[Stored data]
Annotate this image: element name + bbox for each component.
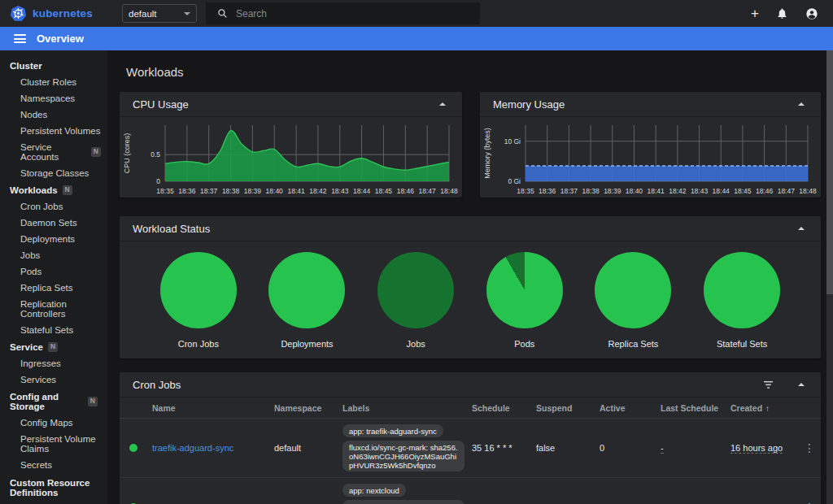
sidebar-section-config-and-storage[interactable]: Config and StorageN — [0, 388, 107, 415]
memory-chart-svg: 18:3518:3618:3718:3818:3918:4018:4118:42… — [480, 117, 821, 198]
pie-caption: Replica Sets — [608, 339, 659, 349]
row-menu-kebab-icon[interactable]: ⋮ — [804, 441, 818, 454]
sidebar-item-jobs[interactable]: Jobs — [0, 247, 107, 263]
svg-text:18:36: 18:36 — [178, 187, 196, 195]
sidebar-item-ingresses[interactable]: Ingresses — [0, 355, 107, 371]
sidebar-item-replica-sets[interactable]: Replica Sets — [0, 280, 107, 296]
last-schedule-value[interactable]: - — [661, 443, 664, 454]
svg-text:18:42: 18:42 — [669, 187, 687, 195]
svg-text:18:45: 18:45 — [375, 187, 393, 195]
column-header-schedule[interactable]: Schedule — [472, 403, 536, 413]
svg-text:18:41: 18:41 — [287, 187, 305, 195]
cpu-chart-svg: 18:3518:3618:3718:3818:3918:4018:4118:42… — [120, 117, 462, 198]
svg-text:18:47: 18:47 — [419, 187, 437, 195]
sidebar-item-custom-resource-definitions[interactable]: Custom Resource Definitions — [0, 473, 107, 502]
svg-text:CPU (cores): CPU (cores) — [123, 133, 131, 174]
sidebar-section-service[interactable]: ServiceN — [0, 338, 107, 355]
svg-text:18:44: 18:44 — [353, 187, 371, 195]
menu-hamburger-icon[interactable] — [14, 34, 26, 43]
column-header-namespace[interactable]: Namespace — [274, 403, 342, 413]
sidebar-item-persistent-volume-claims[interactable]: Persistent Volume Claims — [0, 431, 107, 457]
sidebar-item-services[interactable]: Services — [0, 371, 107, 388]
svg-text:18:37: 18:37 — [200, 187, 218, 195]
cron-jobs-title: Cron Jobs — [133, 379, 763, 391]
column-header-name[interactable]: Name — [152, 403, 274, 413]
suspend-cell: false — [536, 443, 600, 453]
sidebar-item-config-maps[interactable]: Config Maps — [0, 415, 107, 431]
chevron-up-icon — [439, 102, 446, 106]
column-header-suspend[interactable]: Suspend — [536, 403, 600, 413]
labels-cell: app: traefik-adguard-syncfluxcd.io/sync-… — [342, 424, 472, 471]
created-value[interactable]: 16 hours ago — [731, 443, 783, 454]
sidebar-item-storage-classes[interactable]: Storage Classes — [0, 165, 107, 181]
sidebar-item-cron-jobs[interactable]: Cron Jobs — [0, 198, 107, 215]
svg-text:18:46: 18:46 — [397, 187, 415, 195]
search-bar[interactable] — [206, 2, 480, 24]
status-cell — [129, 444, 152, 452]
svg-text:18:46: 18:46 — [756, 187, 774, 195]
column-header-labels[interactable]: Labels — [342, 403, 472, 413]
collapse-button[interactable] — [795, 380, 808, 389]
search-input[interactable] — [236, 8, 431, 20]
column-header-created[interactable]: Created↑ — [731, 403, 804, 413]
sidebar-item-stateful-sets[interactable]: Stateful Sets — [0, 322, 107, 338]
sidebar-item-service-accounts[interactable]: Service AccountsN — [0, 139, 107, 165]
svg-text:18:48: 18:48 — [799, 187, 817, 195]
svg-text:18:41: 18:41 — [648, 187, 665, 195]
cronjob-name-link[interactable]: traefik-adguard-sync — [152, 443, 274, 453]
collapse-button[interactable] — [795, 224, 808, 233]
header-actions: + — [751, 0, 826, 27]
notifications-bell-icon[interactable] — [776, 7, 788, 20]
sidebar-item-pods[interactable]: Pods — [0, 263, 107, 280]
svg-text:18:44: 18:44 — [713, 187, 731, 195]
collapse-button[interactable] — [795, 99, 808, 109]
active-cell: 0 — [600, 443, 661, 453]
filter-icon[interactable] — [763, 380, 774, 389]
svg-text:18:43: 18:43 — [691, 187, 709, 195]
pie-cron-jobs: Cron Jobs — [160, 252, 237, 349]
app-header: kubernetes default + — [0, 0, 833, 27]
sidebar-item-persistent-volumes[interactable]: Persistent Volumes — [0, 123, 107, 139]
sidebar-item-namespaces[interactable]: Namespaces — [0, 90, 107, 106]
new-badge: N — [88, 397, 98, 406]
namespace-selector[interactable]: default — [122, 4, 197, 23]
row-menu-kebab-icon[interactable]: ⋮ — [804, 501, 818, 504]
sidebar-item-cluster-roles[interactable]: Cluster Roles — [0, 74, 107, 90]
svg-text:18:43: 18:43 — [331, 187, 349, 195]
pie-caption: Pods — [514, 339, 534, 349]
page-scrollbar-thumb[interactable] — [826, 50, 833, 294]
sidebar-item-daemon-sets[interactable]: Daemon Sets — [0, 215, 107, 231]
new-badge: N — [63, 185, 72, 194]
svg-text:18:47: 18:47 — [778, 187, 796, 195]
kubernetes-helm-icon — [10, 5, 27, 22]
sidebar-section-workloads[interactable]: WorkloadsN — [0, 181, 107, 198]
pie-chart — [595, 252, 671, 328]
sidebar-section-cluster[interactable]: Cluster — [0, 57, 107, 74]
chevron-up-icon — [798, 383, 805, 386]
pie-stateful-sets: Stateful Sets — [704, 252, 780, 349]
cpu-usage-card: CPU Usage 18:3518:3618:3718:3818:3918:40… — [120, 92, 462, 198]
sidebar-item-nodes[interactable]: Nodes — [0, 106, 107, 123]
account-icon[interactable] — [805, 7, 818, 20]
cronjob-name[interactable]: traefik-adguard-sync — [152, 443, 233, 453]
svg-text:18:38: 18:38 — [582, 187, 600, 195]
cron-jobs-table-header: NameNamespaceLabelsScheduleSuspendActive… — [120, 398, 821, 419]
sidebar-item-replication-controllers[interactable]: Replication Controllers — [0, 296, 107, 322]
create-resource-button[interactable]: + — [751, 7, 759, 20]
kubernetes-logo: kubernetes — [10, 0, 93, 27]
pie-deployments: Deployments — [268, 252, 345, 349]
last-schedule-cell: - — [661, 443, 731, 453]
column-header-active[interactable]: Active — [600, 403, 661, 413]
column-header-last-schedule[interactable]: Last Schedule — [661, 403, 731, 413]
toolbar-title: Overview — [37, 33, 84, 45]
label-chip: fluxcd.io/sync-gc-mark: sha256.CTsuE_o_f… — [342, 500, 464, 504]
collapse-button[interactable] — [436, 99, 449, 109]
svg-text:0: 0 — [156, 177, 160, 185]
svg-text:0.5: 0.5 — [150, 150, 160, 159]
sidebar-item-secrets[interactable]: Secrets — [0, 457, 107, 473]
sidebar-item-deployments[interactable]: Deployments — [0, 231, 107, 247]
label-chip: fluxcd.io/sync-gc-mark: sha256.oN63iwnCG… — [342, 441, 464, 471]
pie-chart — [160, 252, 237, 328]
pie-chart — [486, 252, 563, 328]
pie-chart — [377, 252, 454, 328]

_PROBLEM DESCRIPTION:_
Repeat the records in full, exactly as they appear, without the pictures.

_YOUR SOLUTION:_
Annotate this image: element name + bbox for each component.
sidebar-section-config-and-storage[interactable]: Config and StorageN — [0, 388, 107, 415]
memory-chart-svg: 18:3518:3618:3718:3818:3918:4018:4118:42… — [480, 117, 821, 198]
pie-caption: Replica Sets — [608, 339, 659, 349]
row-menu-kebab-icon[interactable]: ⋮ — [804, 441, 818, 454]
sidebar-item-jobs[interactable]: Jobs — [0, 247, 107, 263]
svg-text:18:36: 18:36 — [178, 187, 196, 195]
sidebar-item-ingresses[interactable]: Ingresses — [0, 355, 107, 371]
sidebar-item-replica-sets[interactable]: Replica Sets — [0, 280, 107, 296]
last-schedule-value[interactable]: - — [661, 443, 664, 454]
svg-text:18:42: 18:42 — [669, 187, 687, 195]
svg-text:18:45: 18:45 — [375, 187, 393, 195]
column-header-schedule[interactable]: Schedule — [472, 403, 536, 413]
svg-text:18:41: 18:41 — [287, 187, 305, 195]
cpu-chart-svg: 18:3518:3618:3718:3818:3918:4018:4118:42… — [120, 117, 462, 198]
svg-text:18:47: 18:47 — [419, 187, 437, 195]
sidebar-item-custom-resource-definitions[interactable]: Custom Resource Definitions — [0, 473, 107, 502]
svg-text:CPU (cores): CPU (cores) — [123, 133, 131, 174]
sidebar-section-service[interactable]: ServiceN — [0, 338, 107, 355]
svg-text:18:44: 18:44 — [353, 187, 371, 195]
menu-hamburger-icon[interactable] — [14, 34, 26, 43]
column-header-namespace[interactable]: Namespace — [274, 403, 342, 413]
sidebar-item-persistent-volume-claims[interactable]: Persistent Volume Claims — [0, 431, 107, 457]
sidebar-item-services[interactable]: Services — [0, 371, 107, 388]
svg-text:18:37: 18:37 — [200, 187, 218, 195]
cron-jobs-title: Cron Jobs — [133, 379, 763, 391]
column-header-name[interactable]: Name — [152, 403, 274, 413]
suspend-cell: false — [536, 443, 600, 453]
sidebar-item-config-maps[interactable]: Config Maps — [0, 415, 107, 431]
chevron-up-icon — [439, 102, 446, 106]
column-header-suspend[interactable]: Suspend — [536, 403, 600, 413]
labels-cell: app: traefik-adguard-syncfluxcd.io/sync-… — [342, 424, 472, 471]
created-value[interactable]: 16 hours ago — [731, 443, 783, 454]
sidebar-item-storage-classes[interactable]: Storage Classes — [0, 165, 107, 181]
sidebar-item-cron-jobs[interactable]: Cron Jobs — [0, 198, 107, 215]
svg-text:18:46: 18:46 — [397, 187, 415, 195]
search-bar[interactable] — [206, 2, 480, 24]
status-cell — [129, 444, 152, 452]
svg-text:18:46: 18:46 — [756, 187, 774, 195]
column-header-labels[interactable]: Labels — [342, 403, 472, 413]
collapse-button[interactable] — [795, 380, 808, 389]
search-input[interactable] — [236, 8, 431, 20]
column-header-created[interactable]: Created↑ — [731, 403, 804, 413]
sidebar-item-stateful-sets[interactable]: Stateful Sets — [0, 322, 107, 338]
sidebar-item-service-accounts[interactable]: Service AccountsN — [0, 139, 107, 165]
svg-text:18:48: 18:48 — [799, 187, 817, 195]
svg-text:18:41: 18:41 — [648, 187, 665, 195]
cronjob-name-link[interactable]: traefik-adguard-sync — [152, 443, 274, 453]
collapse-button[interactable] — [795, 224, 808, 233]
header-actions: + — [751, 0, 826, 27]
notifications-bell-icon[interactable] — [776, 7, 788, 20]
sidebar-item-pods[interactable]: Pods — [0, 263, 107, 280]
svg-text:18:44: 18:44 — [713, 187, 731, 195]
collapse-button[interactable] — [795, 99, 808, 109]
active-cell: 0 — [600, 443, 661, 453]
filter-icon[interactable] — [763, 380, 774, 389]
svg-text:18:43: 18:43 — [691, 187, 709, 195]
pie-cron-jobs: Cron Jobs — [160, 252, 237, 349]
app-header: kubernetes default + — [0, 0, 833, 27]
sidebar-item-persistent-volumes[interactable]: Persistent Volumes — [0, 123, 107, 139]
sidebar-item-namespaces[interactable]: Namespaces — [0, 90, 107, 106]
new-badge: N — [88, 397, 98, 406]
namespace-selector[interactable]: default — [122, 4, 197, 23]
row-menu-kebab-icon[interactable]: ⋮ — [804, 501, 818, 504]
sidebar-item-cluster-roles[interactable]: Cluster Roles — [0, 74, 107, 90]
svg-text:18:43: 18:43 — [331, 187, 349, 195]
pie-caption: Pods — [514, 339, 534, 349]
page-scrollbar-thumb[interactable] — [826, 50, 833, 294]
sidebar-item-daemon-sets[interactable]: Daemon Sets — [0, 215, 107, 231]
new-badge: N — [63, 185, 72, 194]
svg-text:18:47: 18:47 — [778, 187, 796, 195]
kubernetes-helm-icon — [10, 5, 27, 22]
sidebar-section-workloads[interactable]: WorkloadsN — [0, 181, 107, 198]
pie-chart — [595, 252, 671, 328]
sidebar-section-cluster[interactable]: Cluster — [0, 57, 107, 74]
chevron-up-icon — [798, 383, 805, 386]
pie-stateful-sets: Stateful Sets — [704, 252, 780, 349]
cpu-usage-card: CPU Usage 18:3518:3618:3718:3818:3918:40… — [120, 92, 462, 198]
sidebar-item-nodes[interactable]: Nodes — [0, 106, 107, 123]
account-icon[interactable] — [805, 7, 818, 20]
cronjob-name[interactable]: traefik-adguard-sync — [152, 443, 233, 453]
svg-text:18:38: 18:38 — [582, 187, 600, 195]
cron-jobs-table-header: NameNamespaceLabelsScheduleSuspendActive… — [120, 398, 821, 419]
sidebar-item-replication-controllers[interactable]: Replication Controllers — [0, 296, 107, 322]
create-resource-button[interactable]: + — [751, 7, 759, 20]
kubernetes-logo: kubernetes — [10, 0, 93, 27]
pie-deployments: Deployments — [268, 252, 345, 349]
last-schedule-cell: - — [661, 443, 731, 453]
column-header-active[interactable]: Active — [600, 403, 661, 413]
column-header-last-schedule[interactable]: Last Schedule — [661, 403, 731, 413]
toolbar-title: Overview — [37, 33, 84, 45]
label-chip: fluxcd.io/sync-gc-mark: sha256.CTsuE_o_f… — [342, 500, 464, 504]
collapse-button[interactable] — [436, 99, 449, 109]
svg-text:0: 0 — [156, 177, 160, 185]
svg-text:0.5: 0.5 — [150, 150, 160, 159]
sidebar-item-secrets[interactable]: Secrets — [0, 457, 107, 473]
sidebar-item-deployments[interactable]: Deployments — [0, 231, 107, 247]
label-chip: fluxcd.io/sync-gc-mark: sha256.oN63iwnCG… — [342, 441, 464, 471]
pie-chart — [160, 252, 237, 328]
pie-chart — [486, 252, 563, 328]
pie-chart — [377, 252, 454, 328]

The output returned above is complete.